— WORK REQUEST —
Go through the data below and gather each line containing "interne".
TASK INPUTS below:
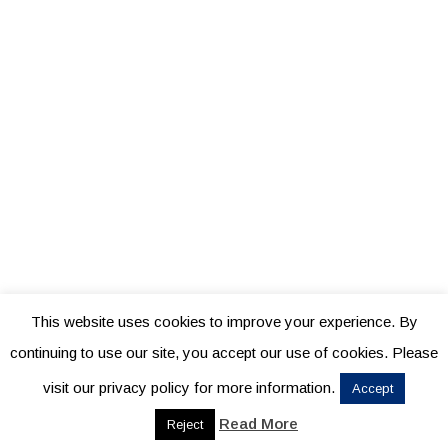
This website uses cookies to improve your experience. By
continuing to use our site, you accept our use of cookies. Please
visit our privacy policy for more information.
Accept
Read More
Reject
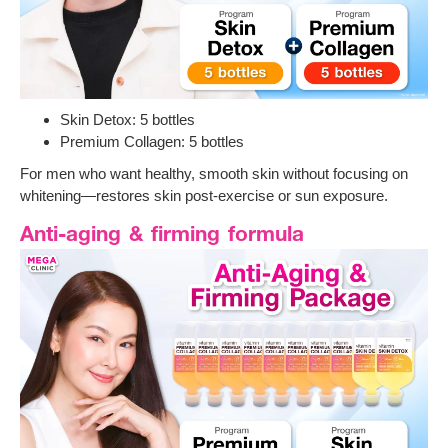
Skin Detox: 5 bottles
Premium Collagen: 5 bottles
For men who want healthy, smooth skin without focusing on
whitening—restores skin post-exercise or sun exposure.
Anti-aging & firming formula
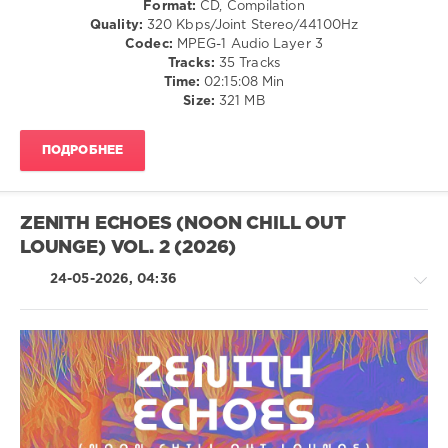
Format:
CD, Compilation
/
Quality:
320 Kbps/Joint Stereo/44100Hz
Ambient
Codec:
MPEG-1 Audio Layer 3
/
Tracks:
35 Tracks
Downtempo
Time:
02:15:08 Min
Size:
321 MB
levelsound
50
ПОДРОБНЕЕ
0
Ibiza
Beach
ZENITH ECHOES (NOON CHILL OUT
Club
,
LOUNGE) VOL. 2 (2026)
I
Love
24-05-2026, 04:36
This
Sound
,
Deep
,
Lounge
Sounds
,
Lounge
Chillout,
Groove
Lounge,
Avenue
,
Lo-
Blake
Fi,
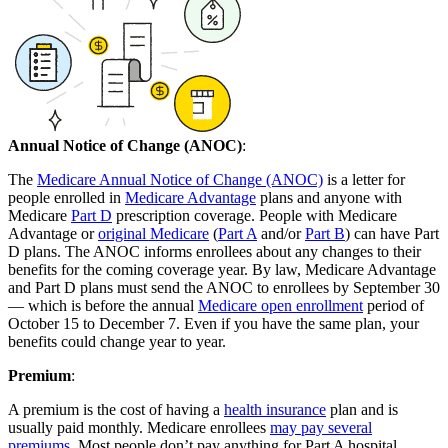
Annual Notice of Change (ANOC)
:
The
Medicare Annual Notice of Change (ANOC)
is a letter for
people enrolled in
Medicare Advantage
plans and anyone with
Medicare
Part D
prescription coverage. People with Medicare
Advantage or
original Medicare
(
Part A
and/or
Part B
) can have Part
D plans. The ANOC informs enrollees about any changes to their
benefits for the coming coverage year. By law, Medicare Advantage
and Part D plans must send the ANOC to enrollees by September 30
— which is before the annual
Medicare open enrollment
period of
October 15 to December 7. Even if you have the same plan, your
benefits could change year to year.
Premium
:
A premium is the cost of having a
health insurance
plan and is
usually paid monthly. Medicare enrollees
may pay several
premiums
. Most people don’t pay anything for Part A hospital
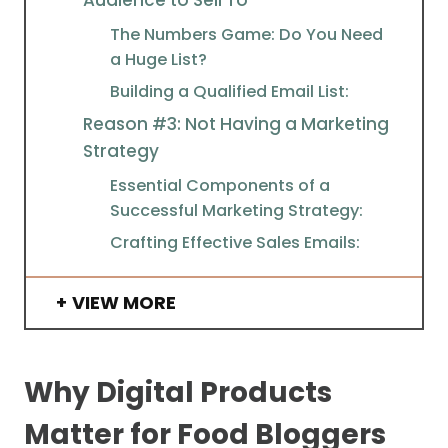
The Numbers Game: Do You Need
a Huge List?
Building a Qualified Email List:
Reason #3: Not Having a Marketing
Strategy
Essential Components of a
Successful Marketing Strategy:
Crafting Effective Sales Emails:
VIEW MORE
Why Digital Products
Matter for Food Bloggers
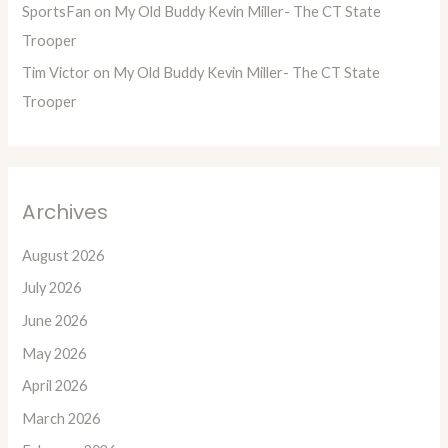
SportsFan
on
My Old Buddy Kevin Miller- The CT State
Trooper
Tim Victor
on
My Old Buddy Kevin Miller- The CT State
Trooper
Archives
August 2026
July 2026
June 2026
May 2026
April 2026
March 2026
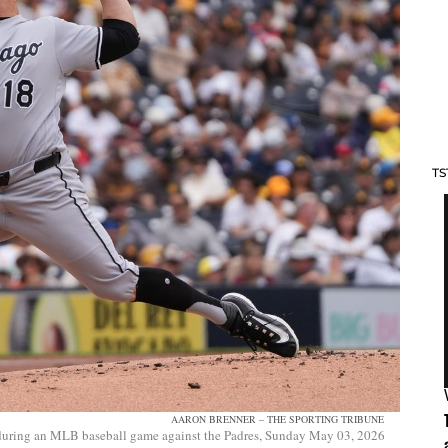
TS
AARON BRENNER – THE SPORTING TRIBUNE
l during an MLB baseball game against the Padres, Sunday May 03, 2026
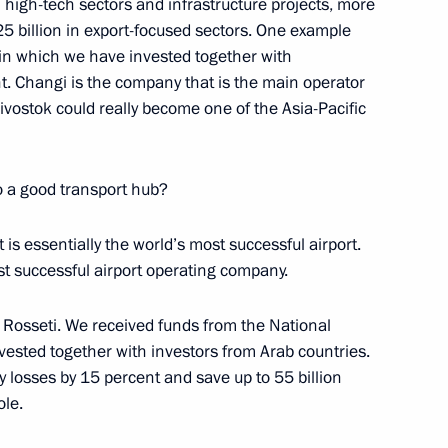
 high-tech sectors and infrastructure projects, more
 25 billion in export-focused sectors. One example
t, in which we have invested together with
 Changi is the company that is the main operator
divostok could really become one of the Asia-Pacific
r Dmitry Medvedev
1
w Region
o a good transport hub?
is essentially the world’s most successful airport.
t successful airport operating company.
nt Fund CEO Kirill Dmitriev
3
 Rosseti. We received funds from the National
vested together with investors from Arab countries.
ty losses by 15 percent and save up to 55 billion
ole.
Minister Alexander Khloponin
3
End of TASK INPUTS.
TASK INPUTS below:
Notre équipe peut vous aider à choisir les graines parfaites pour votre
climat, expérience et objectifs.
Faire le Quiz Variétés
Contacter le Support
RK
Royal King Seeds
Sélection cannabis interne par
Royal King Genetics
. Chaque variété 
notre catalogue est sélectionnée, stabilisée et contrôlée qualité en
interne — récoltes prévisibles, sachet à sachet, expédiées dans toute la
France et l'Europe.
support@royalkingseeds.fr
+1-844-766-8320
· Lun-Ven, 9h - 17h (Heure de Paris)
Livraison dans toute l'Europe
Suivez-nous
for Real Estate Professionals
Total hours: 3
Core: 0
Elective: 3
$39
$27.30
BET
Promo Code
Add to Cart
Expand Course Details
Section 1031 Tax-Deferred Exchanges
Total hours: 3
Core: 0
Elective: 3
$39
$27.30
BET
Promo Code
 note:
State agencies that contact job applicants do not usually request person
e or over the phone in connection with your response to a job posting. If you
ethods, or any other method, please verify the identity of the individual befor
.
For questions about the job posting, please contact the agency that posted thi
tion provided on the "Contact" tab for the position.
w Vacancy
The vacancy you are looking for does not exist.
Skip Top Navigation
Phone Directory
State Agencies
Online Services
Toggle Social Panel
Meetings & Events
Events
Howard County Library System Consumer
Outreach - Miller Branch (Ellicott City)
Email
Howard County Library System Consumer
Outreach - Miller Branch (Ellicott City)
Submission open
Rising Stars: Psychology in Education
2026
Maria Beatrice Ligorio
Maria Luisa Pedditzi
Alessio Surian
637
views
End of TASK INPUTS.
— RESULT —
Sélection cannabis interne par
interne — récoltes prévisibles, sachet à sachet, expédiées dans toute la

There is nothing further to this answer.